My investigations of the postmaster Bus error

Lists: pgsql-bugspgsql-patches
From: Martin Pitt <martin(at)piware(dot)de>
To: PostgreSQL Bugs <pgsql-bugs(at)postgresql(dot)org>
Subject: My investigations of the postmaster Bus error
Date: 2005-10-11 19:13:15
Message-ID: 20051011191315.GB11868@piware.de
Views: Raw Message | Whole Thread | Download mbox | Resend email
Lists: pgsql-bugs pgsql-patches

Hi PostgreSQL developers!

There have already been some reports about the mysterious Bus error
that postmaster dies with on some architectures. Since that bites
pretty hard, I did some investigations and tests on various
architectures with various configurations.

As background, Debian currently builds with gcc 4.0.2 by default, and
I use the latest 7.4.9 and 8.0.4 PostgreSQL versions. The default is
to build with -O2.

Here are the results:

* On i386, PowerPC, AMD 64, S/390, arm, and Alpha all versions work
fine with all tested compiler versions (gcc 3.3.3 and 4.0.2).

* On IA 64, HP PARISC, and sparc postmaster 7.4 and 8.0 fail with a
bus error when ran from initdb. It works fine as soon as I

- build with gcc 3.3 or
- build with -O0 or
- run postmaster through initdb under gdb (grumpf) or
- run postmaster through initdb under strace or
- run postmaster directly (not through initdb).

Yay Heisenbugs. :-/

Also, at least 8.1 on sparc works also well with gcc 4.0 and -O2.

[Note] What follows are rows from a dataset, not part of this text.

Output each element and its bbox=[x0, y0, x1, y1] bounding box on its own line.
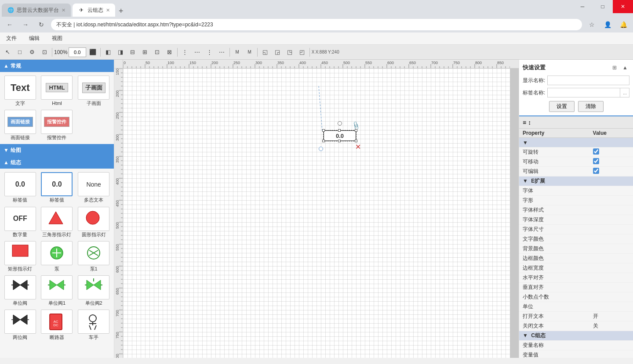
prop-fontstyle-value[interactable] bbox=[589, 196, 633, 205]
toolbar-view1[interactable]: ⬛ bbox=[87, 47, 98, 58]
prop-bgcolor-value[interactable] bbox=[589, 244, 633, 254]
prop-fontstyle2-value[interactable] bbox=[589, 205, 633, 215]
component-labelvalue1[interactable]: 0.0 标签值 bbox=[4, 172, 37, 203]
toolbar-align1[interactable]: ⋮ bbox=[179, 47, 191, 58]
prop-borderwidth-value[interactable] bbox=[589, 263, 633, 273]
component-text[interactable]: Text 文字 bbox=[4, 76, 37, 106]
prop-closetext-value[interactable]: 关 bbox=[589, 321, 633, 331]
section-config-header[interactable]: ▲ 组态 bbox=[0, 156, 114, 169]
toolbar-btn6[interactable]: ⊞ bbox=[139, 47, 151, 58]
clear-button[interactable]: 清除 bbox=[578, 101, 604, 112]
toolbar-align3[interactable]: ⋮ bbox=[204, 47, 215, 58]
component-valve2[interactable]: 单位阀2 bbox=[77, 275, 110, 306]
nav-back[interactable]: ← bbox=[4, 18, 16, 31]
prop-textcolor-value[interactable] bbox=[589, 234, 633, 244]
prop-font-value[interactable] bbox=[589, 186, 633, 196]
tab1-close[interactable]: ✕ bbox=[62, 7, 65, 13]
bookmark-icon[interactable]: ☆ bbox=[586, 18, 598, 31]
nav-refresh[interactable]: ↻ bbox=[35, 18, 47, 31]
handle-bl[interactable] bbox=[322, 140, 325, 142]
handle-tr[interactable] bbox=[355, 129, 357, 132]
component-digital[interactable]: OFF 数字量 bbox=[4, 207, 37, 238]
component-html[interactable]: HTML Html bbox=[40, 76, 74, 106]
tab2-close[interactable]: ✕ bbox=[106, 7, 110, 13]
toolbar-align2[interactable]: ⋯ bbox=[192, 47, 203, 58]
toolbar-btn10[interactable]: ◲ bbox=[272, 47, 283, 58]
handle-bc[interactable] bbox=[338, 140, 341, 142]
prop-fontsize-value[interactable] bbox=[589, 225, 633, 234]
toolbar-size2[interactable]: M bbox=[244, 47, 255, 58]
component-rect-light[interactable]: 矩形指示灯 bbox=[4, 241, 37, 272]
section-common-header[interactable]: ▲ 常规 bbox=[0, 60, 114, 72]
component-multistate[interactable]: None 多态文本 bbox=[77, 172, 110, 203]
movable-checkbox[interactable] bbox=[593, 158, 599, 164]
browser-tab-2[interactable]: ✈ 云组态 ✕ bbox=[73, 4, 115, 17]
component-alarm[interactable]: 报警控件 报警控件 bbox=[40, 110, 74, 141]
prop-fontdepth-value[interactable] bbox=[589, 215, 633, 225]
profile-icon[interactable]: 👤 bbox=[601, 18, 614, 31]
window-close[interactable]: ✕ bbox=[613, 0, 633, 13]
cconfig-collapse[interactable]: ▼ bbox=[523, 332, 528, 339]
prop-halign-value[interactable] bbox=[589, 273, 633, 283]
toolbar-select[interactable]: □ bbox=[14, 47, 25, 58]
editable-checkbox[interactable] bbox=[593, 168, 599, 174]
component-carhand[interactable]: 车手 bbox=[77, 310, 110, 340]
notifications-icon[interactable]: 🔔 bbox=[617, 18, 629, 31]
window-minimize[interactable]: ─ bbox=[572, 0, 593, 13]
menu-edit[interactable]: 编辑 bbox=[26, 34, 42, 43]
component-valve-two[interactable]: 两位阀 bbox=[4, 310, 37, 340]
toolbar-size1[interactable]: M bbox=[232, 47, 243, 58]
prop-valign-value[interactable] bbox=[589, 283, 633, 292]
selected-component[interactable]: 📎 bbox=[323, 130, 357, 141]
qs-collapse-icon[interactable]: ▲ bbox=[621, 63, 629, 72]
handle-br[interactable] bbox=[355, 140, 357, 142]
set-button[interactable]: 设置 bbox=[549, 101, 575, 112]
zoom-input[interactable] bbox=[69, 47, 86, 57]
toolbar-pointer[interactable]: ↖ bbox=[2, 47, 13, 58]
nav-forward[interactable]: → bbox=[19, 18, 32, 31]
prop-decimals-value[interactable] bbox=[589, 292, 633, 302]
component-pagelink[interactable]: 画面链接 画面链接 bbox=[4, 110, 37, 141]
toolbar-btn12[interactable]: ◰ bbox=[296, 47, 308, 58]
menu-view[interactable]: 视图 bbox=[49, 34, 65, 43]
toolbar-btn3[interactable]: ◧ bbox=[102, 47, 114, 58]
delete-button[interactable]: ✕ bbox=[355, 143, 361, 151]
component-subscreen[interactable]: 子画面 子画面 bbox=[77, 76, 110, 106]
connection-handle-bl[interactable] bbox=[319, 147, 323, 151]
component-circle-light[interactable]: 圆形指示灯 bbox=[77, 207, 110, 238]
toolbar-btn7[interactable]: ⊡ bbox=[152, 47, 163, 58]
canvas-wrapper[interactable]: 📎 bbox=[123, 68, 519, 358]
component-pump[interactable]: 泵 bbox=[40, 241, 74, 272]
toolbar-btn4[interactable]: ◨ bbox=[115, 47, 126, 58]
component-breaker[interactable]: AC DC 断路器 bbox=[40, 310, 74, 340]
basic-collapse[interactable]: ▼ bbox=[523, 140, 528, 146]
component-valve1[interactable]: 单位阀1 bbox=[40, 275, 74, 306]
toolbar-resize[interactable]: ⊡ bbox=[39, 47, 50, 58]
prop-bordercolor-value[interactable] bbox=[589, 254, 633, 263]
component-triangle-light[interactable]: 三角形指示灯 bbox=[40, 207, 74, 238]
prop-opentext-value[interactable]: 开 bbox=[589, 312, 633, 321]
eextend-collapse[interactable]: ▼ bbox=[523, 178, 528, 184]
prop-movable-value[interactable] bbox=[589, 157, 633, 167]
prop-varname-value[interactable] bbox=[589, 341, 633, 350]
tag-browse-btn[interactable]: ... bbox=[620, 88, 629, 97]
toolbar-settings[interactable]: ⚙ bbox=[26, 47, 38, 58]
handle-tl[interactable] bbox=[322, 129, 325, 132]
handle-tc[interactable] bbox=[338, 129, 341, 132]
section-drawing-header[interactable]: ▼ 绘图 bbox=[0, 144, 114, 156]
toolbar-align4[interactable]: ⋯ bbox=[216, 47, 228, 58]
toolbar-btn11[interactable]: ◳ bbox=[284, 47, 295, 58]
component-pump1[interactable]: 泵1 bbox=[77, 241, 110, 272]
new-tab-button[interactable]: + bbox=[115, 5, 127, 17]
prop-unit-value[interactable] bbox=[589, 302, 633, 312]
component-labelvalue2[interactable]: 0.0 标签值 bbox=[40, 172, 74, 203]
toolbar-btn5[interactable]: ⊟ bbox=[127, 47, 138, 58]
rotation-handle[interactable] bbox=[338, 121, 342, 126]
toolbar-btn8[interactable]: ⊠ bbox=[164, 47, 175, 58]
tag-name-input[interactable] bbox=[547, 88, 629, 97]
qs-grid-icon[interactable]: ⊞ bbox=[610, 63, 619, 72]
prop-editable-value[interactable] bbox=[589, 167, 633, 177]
canvas[interactable]: 📎 bbox=[123, 68, 510, 358]
browser-tab-1[interactable]: 🌐 思普云大数据平台 ✕ bbox=[2, 4, 71, 17]
address-bar-input[interactable] bbox=[51, 19, 582, 30]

* And then there is MIPS, which really sucks. It constantly crashes
in all configurations I tried it with:

8.0 with gcc-4.0 -O2
8.0 with gcc-4.0 -O0
8.0 with gcc-3.3 -O2
8.0 with gcc-3.3 -O2 and --disable-spinlocks
7.4 with gcc-4.0 -O2 original without any patches
7.4 with gcc-3.3 -O2 with recent MIPS spinlock patch

This also produces an usable backtrace:

Starting program:
/home/mpitt/8.0/postgresql-8.0-8.0.3/debian/tmp/usr/lib/postgresql/8.0/bin/postmaster

Program received signal SIGBUS, Bus error.
0x006e4f80 in InitializeGUCOptions () at guc.c:2360
2360 *conf->variable =
conf->reset_val;
(gdb) bt
#0 0x006e4f80 in InitializeGUCOptions () at guc.c:2360
#1 0x005c7f68 in PostmasterMain (argc=1, argv=0x100539e0) at postmaster.c:439
#2 0x0056f874 in main (argc=1, argv=0x100539e0) at main.c:268

Some weeks ago I tracked down the particular variable it fails on
(some float variable; unfortunately I forgot the name, but if it is
important, I can redo the research), but I did not find any
datatype mismatch or similar obvious things.

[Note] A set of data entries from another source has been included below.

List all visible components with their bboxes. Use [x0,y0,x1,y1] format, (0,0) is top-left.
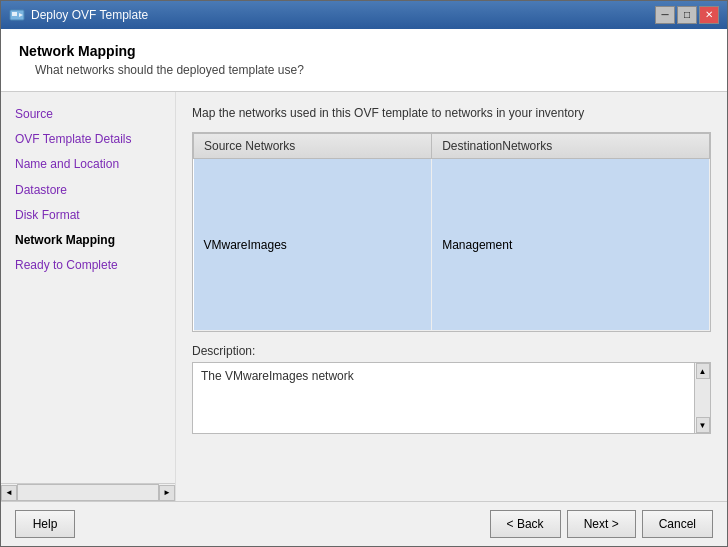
sidebar-item-datastore[interactable]: Datastore [9,178,167,203]
sidebar: Source OVF Template Details Name and Loc… [1,92,176,501]
title-bar: Deploy OVF Template ─ □ ✕ [1,1,727,29]
window-icon [9,7,25,23]
right-arrow-icon: ► [163,488,171,497]
close-button[interactable]: ✕ [699,6,719,24]
sidebar-horizontal-scrollbar[interactable]: ◄ ► [1,483,175,501]
header-section: Network Mapping What networks should the… [1,29,727,92]
description-box: The VMwareImages network ▲ ▼ [192,362,711,434]
restore-button[interactable]: □ [677,6,697,24]
description-label: Description: [192,344,711,358]
content-description: Map the networks used in this OVF templa… [192,106,711,120]
window-title: Deploy OVF Template [31,8,655,22]
header-title: Network Mapping [19,43,709,59]
cell-source: VMwareImages [194,159,432,331]
back-button[interactable]: < Back [490,510,561,538]
col-destination-networks: DestinationNetworks [432,134,710,159]
cancel-button[interactable]: Cancel [642,510,713,538]
scroll-thumb[interactable] [695,379,710,417]
sidebar-item-ready-to-complete[interactable]: Ready to Complete [9,253,167,278]
main-content: Source OVF Template Details Name and Loc… [1,92,727,501]
description-text: The VMwareImages network [193,363,694,433]
minimize-icon: ─ [661,10,668,20]
network-table-container: Source Networks DestinationNetworks VMwa… [192,132,711,332]
description-section: Description: The VMwareImages network ▲ … [192,344,711,434]
scroll-track[interactable] [17,484,159,501]
minimize-button[interactable]: ─ [655,6,675,24]
table-row[interactable]: VMwareImages Management [194,159,710,331]
restore-icon: □ [684,10,690,20]
scroll-up-arrow[interactable]: ▲ [696,363,710,379]
sidebar-item-name-and-location[interactable]: Name and Location [9,152,167,177]
cell-destination: Management [432,159,710,331]
description-scrollbar[interactable]: ▲ ▼ [694,363,710,433]
header-subtitle: What networks should the deployed templa… [19,63,709,77]
scroll-right-arrow[interactable]: ► [159,485,175,501]
main-window: Deploy OVF Template ─ □ ✕ Network Mappin… [0,0,728,547]
sidebar-nav: Source OVF Template Details Name and Loc… [1,92,175,483]
network-table: Source Networks DestinationNetworks VMwa… [193,133,710,331]
scroll-down-arrow[interactable]: ▼ [696,417,710,433]
up-arrow-icon: ▲ [699,367,707,376]
window-controls: ─ □ ✕ [655,6,719,24]
col-source-networks: Source Networks [194,134,432,159]
scroll-left-arrow[interactable]: ◄ [1,485,17,501]
sidebar-item-network-mapping: Network Mapping [9,228,167,253]
down-arrow-icon: ▼ [699,421,707,430]
table-header-row: Source Networks DestinationNetworks [194,134,710,159]
svg-rect-1 [12,12,17,16]
left-arrow-icon: ◄ [5,488,13,497]
bottom-bar: Help < Back Next > Cancel [1,501,727,546]
content-panel: Map the networks used in this OVF templa… [176,92,727,501]
sidebar-item-source[interactable]: Source [9,102,167,127]
next-button[interactable]: Next > [567,510,636,538]
sidebar-item-ovf-template-details[interactable]: OVF Template Details [9,127,167,152]
help-button[interactable]: Help [15,510,75,538]
sidebar-item-disk-format[interactable]: Disk Format [9,203,167,228]
close-icon: ✕ [705,10,713,20]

Does anybody have an idea about these bus errors? Also, if somebody
wants to track down the MIPS bug: I can offer temporary ssh access to
a Debian sid with all required build dependencies, gdb, and the like
for debugging.

Thanks and have a nice day!

Martin

--
Martin Pitt http://www.piware.de
Ubuntu Developer http://www.ubuntu.com
Debian Developer http://www.debian.org

In a world without walls and fences, who needs Windows and Gates?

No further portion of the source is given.